The first sentence to go through my mind when I plan a learning session with teachers is ‘Design the space to match the goal‘ (see CAST, 5 UDL tips for learning environments). If I want participants to talk, I need to make sure that I set up a space that facilitates conversation. If I relate this to the classroom, and I want my students to talk to each other, then I have no choice but to set up my classroom space in a way that makes conversation a part of the learning.
Yesterday, Avi and I were working with about 50 teachers and administrators of the Western Quebec School Board on Universal Design for Learning (UDL) and flexible learning environments. Our space was given to us – a gymnasium. So there was plenty of room for us to set up our stations and for the participants to comfortably move through them throughout the morning.
In conversation with one of the teachers at lunch, she remarked on how loud the room was and she compared it to a PD session we held at McGill University the month before called Designing Engaging Classrooms. There were over 100 people having conversations in one room at McGill and she commented on how it was far less noisy in that room than it was in the gymnasium and that it must have been engineered specifically for better acoustics (which it was). So I looked at pictures of the room to see how we could recreate this effect in our public school spaces – like gymnasiums and classrooms – when our goal is to facilitate conversation.
If you look carefully at the image, you can see that the tables in the active learning classroom at McGill are on different levels so conversations happen on different levels within the space as well.
The tables in the gymnasium are all at the same level, so the sound from the conversations stays at the same level as well.

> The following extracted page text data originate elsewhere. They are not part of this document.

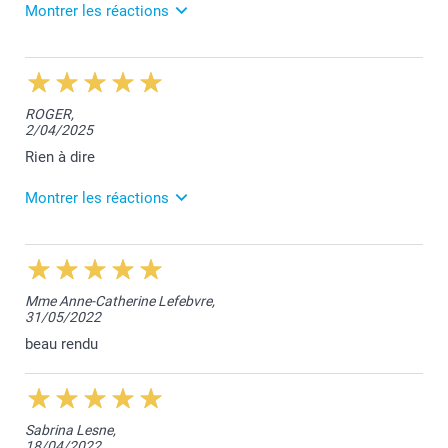
Montrer les réactions
30/12/2025
14:12
Dag Xavier,
ROGER,
2/04/2025
Hartelijk dank voor jouw mooie beoordeling. We
vonden het fijn jouw bestelling te mogen afwerken.
Rien à dire
Vriendelijke groet!
Montrer les réactions
Nathalie @smartphoto
3/04/2025
09:59
Bonjour Roger,
Mme Anne-Catherine Lefebvre,
Nous sommes ravis de vous savoir satisfait de nos
31/05/2022
services.
Merci et belle journée!
beau rendu
Bien à vous,
Lucie@smartphoto
Sabrina Lesne,
18/04/2022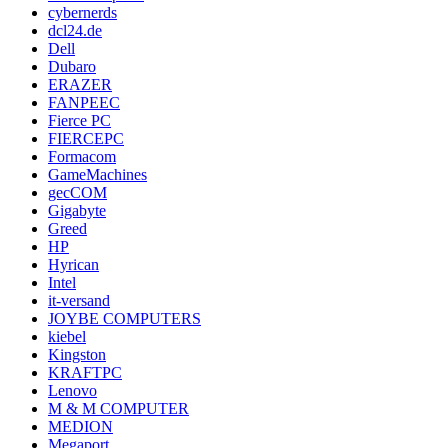
cybernerds
dcl24.de
Dell
Dubaro
ERAZER
FANPEEC
Fierce PC
FIERCEPC
Formacom
GameMachines
gecCOM
Gigabyte
Greed
HP
Hyrican
Intel
it-versand
JOYBE COMPUTERS
kiebel
Kingston
KRAFTPC
Lenovo
M & M COMPUTER
MEDION
Megaport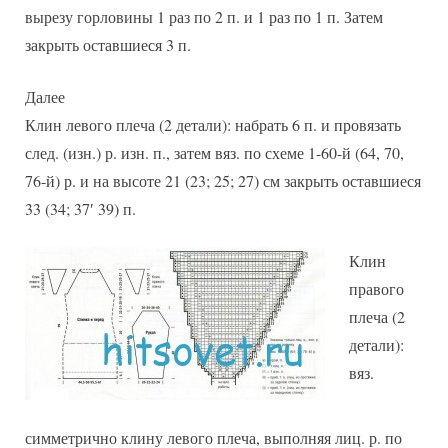
вырезу горловины 1 раз по 2 п. и 1 раз по 1 п. Затем
закрыть оставшиеся 3 п.
Далее
Клин левого плеча (2 детали): набрать 6 п. и провязать
след. (изн.) р. изн. п., затем вяз. по схеме 1-60-й (64, 70,
76-й) р. и на высоте 21 (23; 25; 27) см закрыть оставшиеся
33 (34; 37′ 39) п.
Клин
правого
плеча (2
детали):
вяз.
симметрично клину левого плеча, выполняя лиц. р. по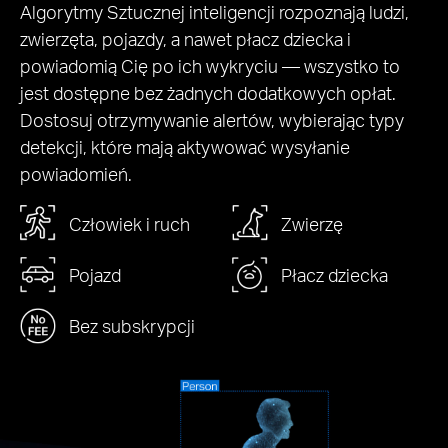
Algorytmy Sztucznej inteligencji rozpoznają ludzi,
zwierzęta, pojazdy, a nawet płacz dziecka i
powiadomią Cię po ich wykryciu — wszystko to
jest dostępne bez żadnych dodatkowych opłat.
Dostosuj otrzymywanie alertów, wybierając typy
detekcji, które mają aktywować wysyłanie
powiadomień.
Człowiek i ruch
Zwierzę
Pojazd
Płacz dziecka
Bez subskrypcji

I remember Tom Rhymes, Director of Educational Services at LBPSB, talking about how classrooms were less noisy at Forest Hill Senior Elementary School since the teachers started to design different seating levels in the classroom – from lower milk crates, to chair level, to standing desks – and this resulted in a redistribution of the sound in the room.
What can this look like in Adult Education?
At the Centre le Vallon in Papineauville, Nadia Veilleux has carefully designed her classroom with different seating zones for her students. The result is an example of how we can use different levels of seating with adult learners to better manage conversation levels in a room.
And finally, when we model flexibility, participants are encouraged to be flexible in their own approaches to learning as well. Take a look at how one of the groups at Western Quebec School Board dealt with the noisy gymnasium… they created their own quiet oasis in the space.
Wow! Teachers experimenting with different level accoustic zones during our #qcspace WQSB PD day! Meeting #underatable #whynot @adamfdotnet @AndreaPrupas @tracyrosen pic.twitter.com/sIFgJpnzOC
— Avi Spector (@a_spector) January 11, 2018
Follow #qcspace on Twitter for more on Designing Engaging Classrooms at McGill (Dec 12, 2017), Flexible Spaces and Adult Learners at WQSB (Jan 11, 2018), as well as other UDL and flexible learning environment initiatives in Quebec.
Here are some highlights from those events:
#QcSpace Dec 12, 2017
#qcspace at Western Quebec School Board, Jan 11, 2018
The #qcspace website updates as new resources are created across the province, so visit it often!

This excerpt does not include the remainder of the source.